ACTIVITY – Among the entries, find the lines with the string "sites" and report them.

[Source records]
+++++

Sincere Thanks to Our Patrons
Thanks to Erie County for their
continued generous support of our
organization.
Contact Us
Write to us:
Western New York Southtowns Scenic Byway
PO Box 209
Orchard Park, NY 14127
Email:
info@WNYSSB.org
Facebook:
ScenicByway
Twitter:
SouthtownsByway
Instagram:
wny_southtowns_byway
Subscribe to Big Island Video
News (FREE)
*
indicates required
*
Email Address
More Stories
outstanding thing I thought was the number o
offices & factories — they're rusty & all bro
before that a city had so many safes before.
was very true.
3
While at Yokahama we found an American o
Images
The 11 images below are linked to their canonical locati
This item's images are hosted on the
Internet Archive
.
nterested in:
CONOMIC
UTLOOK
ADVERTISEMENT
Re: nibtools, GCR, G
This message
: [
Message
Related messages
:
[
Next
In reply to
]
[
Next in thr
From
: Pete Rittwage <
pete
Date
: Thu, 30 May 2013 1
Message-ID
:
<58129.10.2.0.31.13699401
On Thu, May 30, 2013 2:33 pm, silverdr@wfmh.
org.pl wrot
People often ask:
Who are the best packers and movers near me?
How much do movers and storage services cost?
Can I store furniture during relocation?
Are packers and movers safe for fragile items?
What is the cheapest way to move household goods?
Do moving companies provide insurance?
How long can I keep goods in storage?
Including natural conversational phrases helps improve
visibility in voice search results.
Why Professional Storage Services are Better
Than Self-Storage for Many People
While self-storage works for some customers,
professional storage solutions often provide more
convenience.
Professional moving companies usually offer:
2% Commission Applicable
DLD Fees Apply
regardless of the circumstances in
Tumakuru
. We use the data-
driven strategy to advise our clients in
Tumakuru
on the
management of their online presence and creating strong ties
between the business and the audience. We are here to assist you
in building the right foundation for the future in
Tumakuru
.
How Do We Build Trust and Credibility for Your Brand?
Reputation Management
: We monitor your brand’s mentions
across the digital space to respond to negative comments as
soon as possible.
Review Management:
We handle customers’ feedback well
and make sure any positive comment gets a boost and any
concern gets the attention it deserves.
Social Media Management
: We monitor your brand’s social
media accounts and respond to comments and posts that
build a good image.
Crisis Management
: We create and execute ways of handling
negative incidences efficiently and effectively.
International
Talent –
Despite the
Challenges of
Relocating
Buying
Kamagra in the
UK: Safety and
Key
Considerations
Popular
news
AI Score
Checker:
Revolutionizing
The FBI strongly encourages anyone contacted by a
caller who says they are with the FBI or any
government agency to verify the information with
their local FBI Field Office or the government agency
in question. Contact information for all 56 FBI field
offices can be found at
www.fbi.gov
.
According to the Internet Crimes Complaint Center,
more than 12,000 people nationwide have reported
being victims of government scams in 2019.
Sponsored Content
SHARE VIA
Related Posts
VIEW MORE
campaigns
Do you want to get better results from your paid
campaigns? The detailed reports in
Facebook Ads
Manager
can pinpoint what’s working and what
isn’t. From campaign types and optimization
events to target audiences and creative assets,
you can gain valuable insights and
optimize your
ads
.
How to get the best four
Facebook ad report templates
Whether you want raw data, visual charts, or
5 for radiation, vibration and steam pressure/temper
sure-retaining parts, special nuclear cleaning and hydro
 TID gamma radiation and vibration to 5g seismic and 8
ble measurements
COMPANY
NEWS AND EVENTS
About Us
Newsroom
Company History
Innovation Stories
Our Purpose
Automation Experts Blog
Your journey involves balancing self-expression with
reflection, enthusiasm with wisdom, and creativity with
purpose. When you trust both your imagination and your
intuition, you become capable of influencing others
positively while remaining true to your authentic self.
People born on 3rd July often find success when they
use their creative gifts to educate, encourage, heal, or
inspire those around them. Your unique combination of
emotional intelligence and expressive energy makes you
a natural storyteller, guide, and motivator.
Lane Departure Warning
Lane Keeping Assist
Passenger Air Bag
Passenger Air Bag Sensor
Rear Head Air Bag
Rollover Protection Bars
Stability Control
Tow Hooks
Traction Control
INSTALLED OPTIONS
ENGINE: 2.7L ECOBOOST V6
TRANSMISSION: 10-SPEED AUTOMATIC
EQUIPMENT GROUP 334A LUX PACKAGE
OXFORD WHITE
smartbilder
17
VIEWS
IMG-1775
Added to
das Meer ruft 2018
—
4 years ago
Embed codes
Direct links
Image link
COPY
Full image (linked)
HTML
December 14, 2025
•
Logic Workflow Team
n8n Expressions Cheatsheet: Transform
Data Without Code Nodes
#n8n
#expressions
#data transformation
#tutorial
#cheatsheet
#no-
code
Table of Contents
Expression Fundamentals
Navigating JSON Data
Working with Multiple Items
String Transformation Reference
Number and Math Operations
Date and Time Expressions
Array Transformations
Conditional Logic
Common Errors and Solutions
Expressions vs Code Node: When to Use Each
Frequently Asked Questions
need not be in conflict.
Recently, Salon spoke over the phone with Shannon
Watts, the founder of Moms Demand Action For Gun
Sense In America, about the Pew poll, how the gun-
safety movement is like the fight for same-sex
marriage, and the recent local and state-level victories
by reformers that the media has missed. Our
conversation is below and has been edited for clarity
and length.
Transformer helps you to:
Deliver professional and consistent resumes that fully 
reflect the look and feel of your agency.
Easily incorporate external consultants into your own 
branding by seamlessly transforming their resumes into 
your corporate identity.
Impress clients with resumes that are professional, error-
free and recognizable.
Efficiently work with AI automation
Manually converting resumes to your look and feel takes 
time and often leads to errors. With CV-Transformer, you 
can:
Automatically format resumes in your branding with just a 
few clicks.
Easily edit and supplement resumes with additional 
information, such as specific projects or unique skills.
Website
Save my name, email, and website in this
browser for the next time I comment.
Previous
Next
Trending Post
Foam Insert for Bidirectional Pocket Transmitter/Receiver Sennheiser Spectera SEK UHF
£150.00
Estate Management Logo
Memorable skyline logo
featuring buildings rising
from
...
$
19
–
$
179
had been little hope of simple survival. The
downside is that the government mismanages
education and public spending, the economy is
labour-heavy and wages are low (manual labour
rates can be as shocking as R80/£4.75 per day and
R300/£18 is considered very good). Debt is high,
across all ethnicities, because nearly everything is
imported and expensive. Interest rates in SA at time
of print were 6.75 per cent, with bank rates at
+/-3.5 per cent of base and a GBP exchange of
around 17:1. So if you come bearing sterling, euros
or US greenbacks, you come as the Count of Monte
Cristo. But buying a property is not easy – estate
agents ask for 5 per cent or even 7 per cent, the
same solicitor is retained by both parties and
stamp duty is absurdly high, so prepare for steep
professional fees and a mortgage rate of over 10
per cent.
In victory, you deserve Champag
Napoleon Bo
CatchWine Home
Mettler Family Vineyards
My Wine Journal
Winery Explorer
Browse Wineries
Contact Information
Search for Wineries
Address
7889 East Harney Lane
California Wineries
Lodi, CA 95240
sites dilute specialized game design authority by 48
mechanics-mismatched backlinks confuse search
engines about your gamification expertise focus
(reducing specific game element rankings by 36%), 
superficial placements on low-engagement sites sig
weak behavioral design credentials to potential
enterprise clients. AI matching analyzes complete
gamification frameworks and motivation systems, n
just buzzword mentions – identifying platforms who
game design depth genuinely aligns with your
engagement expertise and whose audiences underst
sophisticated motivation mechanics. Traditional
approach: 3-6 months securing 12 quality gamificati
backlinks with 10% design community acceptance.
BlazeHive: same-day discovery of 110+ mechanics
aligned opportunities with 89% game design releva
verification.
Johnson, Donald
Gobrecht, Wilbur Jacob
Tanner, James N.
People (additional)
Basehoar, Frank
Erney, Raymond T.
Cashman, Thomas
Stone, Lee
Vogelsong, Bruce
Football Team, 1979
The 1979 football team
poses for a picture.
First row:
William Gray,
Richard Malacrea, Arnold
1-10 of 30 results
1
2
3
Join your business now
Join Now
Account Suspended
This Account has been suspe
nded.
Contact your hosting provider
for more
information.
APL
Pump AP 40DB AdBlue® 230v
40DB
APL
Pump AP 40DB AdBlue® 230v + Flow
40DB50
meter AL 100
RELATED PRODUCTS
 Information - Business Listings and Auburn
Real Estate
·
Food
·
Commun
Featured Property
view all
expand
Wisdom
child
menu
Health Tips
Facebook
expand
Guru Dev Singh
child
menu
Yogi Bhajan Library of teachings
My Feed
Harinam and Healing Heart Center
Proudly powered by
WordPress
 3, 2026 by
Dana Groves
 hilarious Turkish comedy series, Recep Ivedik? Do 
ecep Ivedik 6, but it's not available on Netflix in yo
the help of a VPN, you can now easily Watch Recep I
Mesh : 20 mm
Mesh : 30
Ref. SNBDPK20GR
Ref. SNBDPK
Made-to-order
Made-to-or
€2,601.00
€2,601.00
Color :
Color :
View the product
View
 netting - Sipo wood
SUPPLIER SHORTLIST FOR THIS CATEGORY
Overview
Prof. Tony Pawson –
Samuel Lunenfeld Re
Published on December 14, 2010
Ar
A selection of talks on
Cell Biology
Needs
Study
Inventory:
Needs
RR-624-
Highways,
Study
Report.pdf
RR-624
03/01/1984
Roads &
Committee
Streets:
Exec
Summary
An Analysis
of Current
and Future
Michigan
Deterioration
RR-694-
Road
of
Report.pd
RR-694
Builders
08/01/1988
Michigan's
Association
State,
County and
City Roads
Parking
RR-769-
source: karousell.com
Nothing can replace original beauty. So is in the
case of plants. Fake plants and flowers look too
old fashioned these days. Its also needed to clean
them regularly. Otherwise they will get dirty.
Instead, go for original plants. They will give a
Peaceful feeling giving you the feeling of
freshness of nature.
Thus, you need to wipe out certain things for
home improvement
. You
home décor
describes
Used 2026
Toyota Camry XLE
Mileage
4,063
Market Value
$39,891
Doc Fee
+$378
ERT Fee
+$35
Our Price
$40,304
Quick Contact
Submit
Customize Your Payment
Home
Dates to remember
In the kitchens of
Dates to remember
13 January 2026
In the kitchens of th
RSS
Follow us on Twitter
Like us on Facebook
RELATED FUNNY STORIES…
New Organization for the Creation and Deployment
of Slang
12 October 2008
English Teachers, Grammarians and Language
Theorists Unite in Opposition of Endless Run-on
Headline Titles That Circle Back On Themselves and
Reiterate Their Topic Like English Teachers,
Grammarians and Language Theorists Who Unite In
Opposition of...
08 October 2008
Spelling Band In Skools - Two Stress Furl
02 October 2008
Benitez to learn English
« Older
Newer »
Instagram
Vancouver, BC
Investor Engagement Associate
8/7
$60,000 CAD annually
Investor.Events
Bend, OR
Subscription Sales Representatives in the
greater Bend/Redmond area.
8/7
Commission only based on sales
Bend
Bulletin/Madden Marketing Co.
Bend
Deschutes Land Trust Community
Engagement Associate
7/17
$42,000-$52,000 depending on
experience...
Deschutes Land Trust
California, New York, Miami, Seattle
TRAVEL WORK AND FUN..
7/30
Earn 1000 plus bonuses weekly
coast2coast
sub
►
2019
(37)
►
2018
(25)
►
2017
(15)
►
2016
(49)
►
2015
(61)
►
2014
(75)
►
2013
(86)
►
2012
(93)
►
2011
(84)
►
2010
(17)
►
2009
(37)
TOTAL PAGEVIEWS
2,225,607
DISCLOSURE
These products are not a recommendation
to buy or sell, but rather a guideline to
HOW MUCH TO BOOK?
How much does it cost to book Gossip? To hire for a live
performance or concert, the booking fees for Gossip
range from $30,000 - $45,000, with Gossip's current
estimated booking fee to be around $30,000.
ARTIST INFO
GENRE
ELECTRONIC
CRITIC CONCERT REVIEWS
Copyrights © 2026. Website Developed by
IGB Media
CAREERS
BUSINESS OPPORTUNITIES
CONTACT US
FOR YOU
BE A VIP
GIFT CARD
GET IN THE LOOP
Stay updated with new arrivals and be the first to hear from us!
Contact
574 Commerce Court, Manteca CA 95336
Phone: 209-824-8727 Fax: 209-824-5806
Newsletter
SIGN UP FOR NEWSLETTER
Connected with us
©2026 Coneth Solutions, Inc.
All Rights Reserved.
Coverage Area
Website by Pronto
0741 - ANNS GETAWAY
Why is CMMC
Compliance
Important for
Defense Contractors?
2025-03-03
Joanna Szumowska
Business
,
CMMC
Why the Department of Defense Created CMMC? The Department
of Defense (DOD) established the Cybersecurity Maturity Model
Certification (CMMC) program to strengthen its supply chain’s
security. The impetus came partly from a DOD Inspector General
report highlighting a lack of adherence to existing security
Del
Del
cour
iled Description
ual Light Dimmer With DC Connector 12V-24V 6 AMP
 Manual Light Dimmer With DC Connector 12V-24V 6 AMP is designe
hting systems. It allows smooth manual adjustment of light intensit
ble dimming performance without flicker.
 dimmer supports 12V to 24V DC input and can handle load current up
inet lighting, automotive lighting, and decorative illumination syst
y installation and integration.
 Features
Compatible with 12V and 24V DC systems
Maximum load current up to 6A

+++++

WRITTEN SOLUTION –
sites dilute specialized game design authority by 48
superficial placements on low-engagement sites sig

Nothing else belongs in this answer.